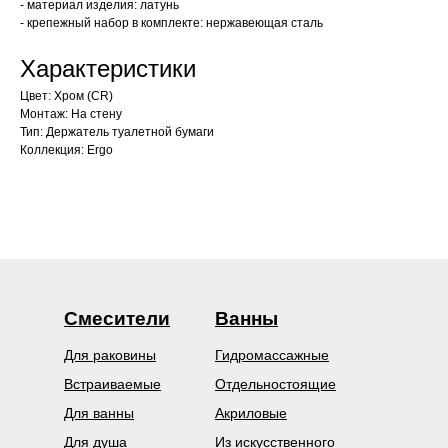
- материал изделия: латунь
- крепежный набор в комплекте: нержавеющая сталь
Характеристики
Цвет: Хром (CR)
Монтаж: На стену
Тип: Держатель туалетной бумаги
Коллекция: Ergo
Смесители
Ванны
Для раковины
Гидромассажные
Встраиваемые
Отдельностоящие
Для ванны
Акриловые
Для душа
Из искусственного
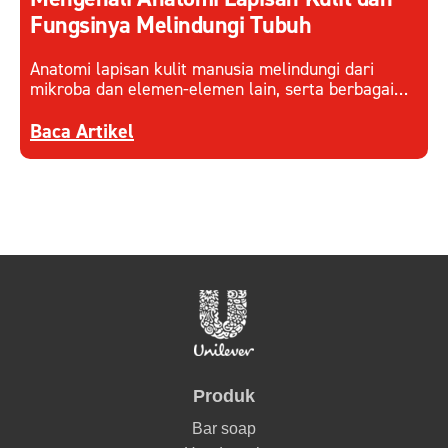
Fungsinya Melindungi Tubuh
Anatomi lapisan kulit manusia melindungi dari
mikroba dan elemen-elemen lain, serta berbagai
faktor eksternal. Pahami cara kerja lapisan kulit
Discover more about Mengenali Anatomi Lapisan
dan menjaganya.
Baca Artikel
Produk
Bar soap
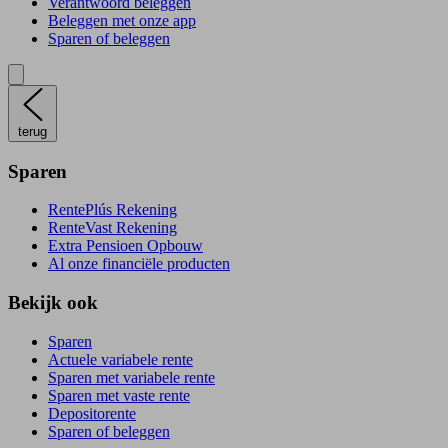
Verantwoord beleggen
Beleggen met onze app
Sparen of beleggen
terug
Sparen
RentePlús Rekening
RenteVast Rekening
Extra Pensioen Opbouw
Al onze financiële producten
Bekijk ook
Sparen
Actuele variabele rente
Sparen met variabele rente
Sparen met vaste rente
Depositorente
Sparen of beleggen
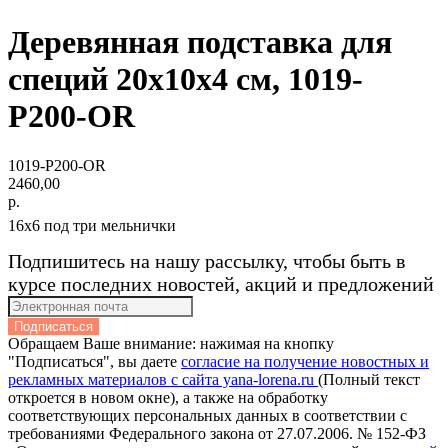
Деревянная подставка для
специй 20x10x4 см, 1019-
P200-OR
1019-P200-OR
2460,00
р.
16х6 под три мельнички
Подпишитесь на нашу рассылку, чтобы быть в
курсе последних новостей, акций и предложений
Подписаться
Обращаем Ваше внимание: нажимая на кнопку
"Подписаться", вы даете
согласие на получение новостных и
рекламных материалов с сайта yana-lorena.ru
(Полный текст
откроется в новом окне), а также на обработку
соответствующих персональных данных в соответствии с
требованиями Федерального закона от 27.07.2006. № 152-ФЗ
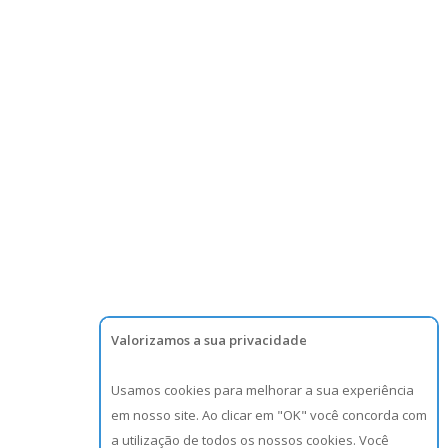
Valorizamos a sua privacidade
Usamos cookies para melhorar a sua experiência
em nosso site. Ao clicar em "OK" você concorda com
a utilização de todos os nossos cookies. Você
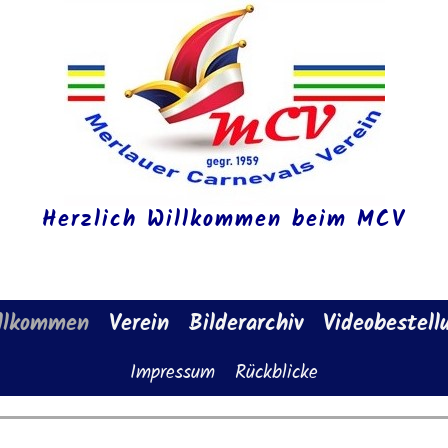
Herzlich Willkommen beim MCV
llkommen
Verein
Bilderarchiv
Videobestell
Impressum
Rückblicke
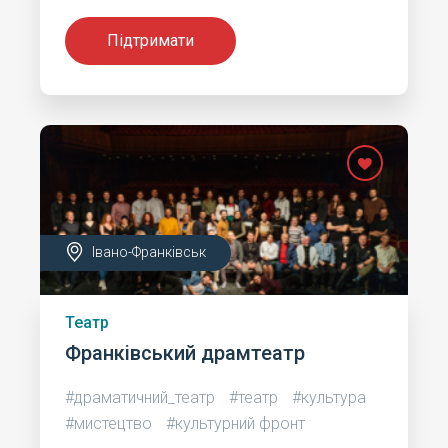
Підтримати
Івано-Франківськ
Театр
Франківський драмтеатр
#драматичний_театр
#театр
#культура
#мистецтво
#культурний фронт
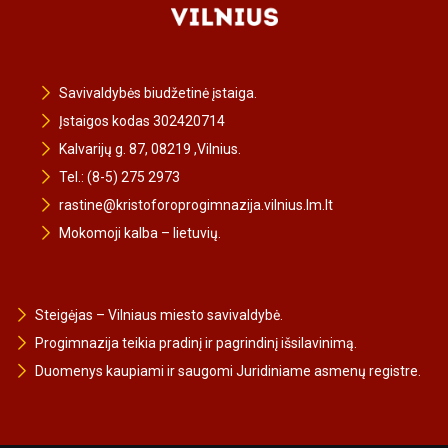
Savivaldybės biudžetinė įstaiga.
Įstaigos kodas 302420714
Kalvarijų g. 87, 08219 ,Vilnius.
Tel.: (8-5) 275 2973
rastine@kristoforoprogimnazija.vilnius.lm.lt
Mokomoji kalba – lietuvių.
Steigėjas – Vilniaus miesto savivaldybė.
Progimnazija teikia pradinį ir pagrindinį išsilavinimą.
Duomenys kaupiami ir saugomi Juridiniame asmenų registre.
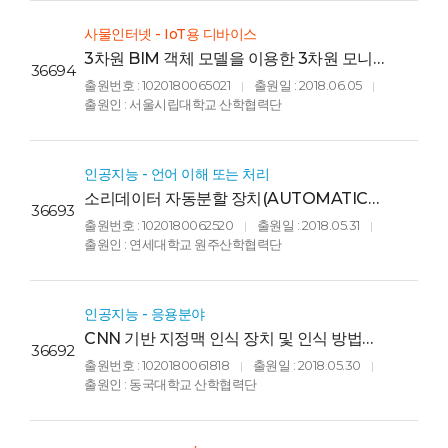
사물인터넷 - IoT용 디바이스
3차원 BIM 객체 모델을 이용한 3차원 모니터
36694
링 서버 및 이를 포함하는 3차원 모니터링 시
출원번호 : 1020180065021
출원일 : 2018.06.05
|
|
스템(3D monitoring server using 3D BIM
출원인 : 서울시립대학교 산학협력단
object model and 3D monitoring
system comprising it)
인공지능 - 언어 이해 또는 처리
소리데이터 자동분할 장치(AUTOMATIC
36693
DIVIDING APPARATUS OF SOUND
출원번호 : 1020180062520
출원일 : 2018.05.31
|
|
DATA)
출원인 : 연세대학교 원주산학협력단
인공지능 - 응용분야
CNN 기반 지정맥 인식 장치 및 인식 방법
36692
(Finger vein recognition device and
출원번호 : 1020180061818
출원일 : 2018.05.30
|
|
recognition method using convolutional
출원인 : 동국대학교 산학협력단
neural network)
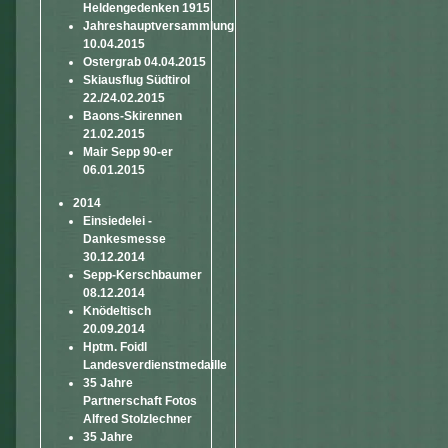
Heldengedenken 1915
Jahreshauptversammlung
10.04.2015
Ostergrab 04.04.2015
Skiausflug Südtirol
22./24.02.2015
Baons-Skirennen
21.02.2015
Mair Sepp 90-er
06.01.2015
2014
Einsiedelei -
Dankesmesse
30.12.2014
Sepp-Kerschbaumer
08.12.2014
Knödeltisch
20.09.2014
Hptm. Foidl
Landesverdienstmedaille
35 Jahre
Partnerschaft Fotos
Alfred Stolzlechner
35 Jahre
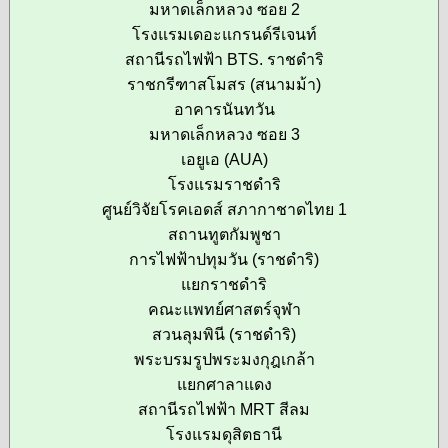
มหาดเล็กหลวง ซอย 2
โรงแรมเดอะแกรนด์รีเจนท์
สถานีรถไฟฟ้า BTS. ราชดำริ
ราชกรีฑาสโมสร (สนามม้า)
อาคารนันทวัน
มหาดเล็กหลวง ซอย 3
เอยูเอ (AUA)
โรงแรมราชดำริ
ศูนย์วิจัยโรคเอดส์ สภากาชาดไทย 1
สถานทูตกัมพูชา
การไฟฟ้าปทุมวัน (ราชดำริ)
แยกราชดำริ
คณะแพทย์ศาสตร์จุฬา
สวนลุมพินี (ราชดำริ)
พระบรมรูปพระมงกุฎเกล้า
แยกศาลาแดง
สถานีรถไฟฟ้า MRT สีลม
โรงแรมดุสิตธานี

######

» WHAT YOU HAVE TO DO:
Leave out the pictures and copy everything else in the records word for word.

» EXERCISE RESPONSE:
- материал изделия: латунь
- крепежный набор в комплекте: нержавеющая сталь
Характеристики
Цвет: Хром (CR)
Монтаж: На стену
Тип: Держатель туалетной бумаги
Коллекция: Ergo
Смесители
Ванны
Для раковины
Гидромассажные
Встраиваемые
Отдельностоящие
Для ванны
Акриловые
Для душа
Из искусственного
Fungsinya Melindungi Tubuh
Anatomi lapisan kulit manusia melindungi dari
mikroba dan elemen-elemen lain, serta berbagai
faktor eksternal. Pahami cara kerja lapisan kulit
Discover more about Mengenali Anatomi Lapisan
dan menjaganya.
Baca Artikel
Produk
Bar soap
Verantwoord beleggen
Beleggen met onze app
Sparen of beleggen
terug
Sparen
RentePlús Rekening
RenteVast Rekening
Extra Pensioen Opbouw
Al onze financiële producten
Bekijk ook
Sparen
Actuele variabele rente
Sparen met variabele rente
Sparen met vaste rente
Depositorente
Sparen of beleggen
Деревянная подставка для
специй 20x10x4 см, 1019-
P200-OR
1019-P200-OR
2460,00
р.
16х6 под три мельнички
Подпишитесь на нашу рассылку, чтобы быть в
курсе последних новостей, акций и предложений
Подписаться
Обращаем Ваше внимание: нажимая на кнопку
"Подписаться", вы даете
согласие на получение новостных и
рекламных материалов с сайта yana-lorena.ru
(Полный текст
откроется в новом окне), а также на обработку
соответствующих персональных данных в соответствии с
требованиями Федерального закона от 27.07.2006. № 152-ФЗ
Valorizamos a sua privacidade
Usamos cookies para melhorar a sua experiência
em nosso site. Ao clicar em "OK" você concorda com
a utilização de todos os nossos cookies. Você
Herzlich Willkommen beim MCV
llkommen
Verein
Bilderarchiv
Videobestell
Impressum
Rückblicke
Підтримати
Івано-Франківськ
Театр
Франківський драмтеатр
#драматичний_театр
#театр
#культура
#мистецтво
#культурний фронт
Savivaldybės biudžetinė įstaiga.
Įstaigos kodas 302420714
Kalvarijų g. 87, 08219 ,Vilnius.
Tel.: (8-5) 275 2973
rastine@kristoforoprogimnazija.vilnius.lm.lt
Mokomoji kalba – lietuvių.
Steigėjas – Vilniaus miesto savivaldybė.
Progimnazija teikia pradinį ir pagrindinį išsilavinimą.
Duomenys kaupiami ir saugomi Juridiniame asmenų registre.
사물인터넷 - IoT용 디바이스
3차원 BIM 객체 모델을 이용한 3차원 모니터
36694
링 서버 및 이를 포함하는 3차원 모니터링 시
출원번호 : 1020180065021
출원일 : 2018.06.05
|
|
스템(3D monitoring server using 3D BIM
출원인 : 서울시립대학교 산학협력단
object model and 3D monitoring
system comprising it)
인공지능 - 언어 이해 또는 처리
소리데이터 자동분할 장치(AUTOMATIC
36693
DIVIDING APPARATUS OF SOUND
출원번호 : 1020180062520
출원일 : 2018.05.31
|
|
DATA)
출원인 : 연세대학교 원주산학협력단
인공지능 - 응용분야
CNN 기반 지정맥 인식 장치 및 인식 방법
36692
(Finger vein recognition device and
출원번호 : 1020180061818
출원일 : 2018.05.30
|
|
recognition method using convolutional
출원인 : 동국대학교 산학협력단
neural network)
Heldengedenken 1915
Jahreshauptversammlung
10.04.2015
Ostergrab 04.04.2015
Skiausflug Südtirol
22./24.02.2015
Baons-Skirennen
21.02.2015
Mair Sepp 90-er
06.01.2015
2014
Einsiedelei -
Dankesmesse
30.12.2014
Sepp-Kerschbaumer
08.12.2014
Knödeltisch
20.09.2014
Hptm. Foidl
Landesverdienstmedaille
35 Jahre
Partnerschaft Fotos
Alfred Stolzlechner
35 Jahre
มหาดเล็กหลวง ซอย 2
โรงแรมเดอะแกรนด์รีเจนท์
สถานีรถไฟฟ้า BTS. ราชดำริ
ราชกรีฑาสโมสร (สนามม้า)
อาคารนันทวัน
มหาดเล็กหลวง ซอย 3
เอยูเอ (AUA)
โรงแรมราชดำริ
ศูนย์วิจัยโรคเอดส์ สภากาชาดไทย 1
สถานทูตกัมพูชา
การไฟฟ้าปทุมวัน (ราชดำริ)
แยกราชดำริ
คณะแพทย์ศาสตร์จุฬา
สวนลุมพินี (ราชดำริ)
พระบรมรูปพระมงกุฎเกล้า
แยกศาลาแดง
สถานีรถไฟฟ้า MRT สีลม
โรงแรมดุสิตธานี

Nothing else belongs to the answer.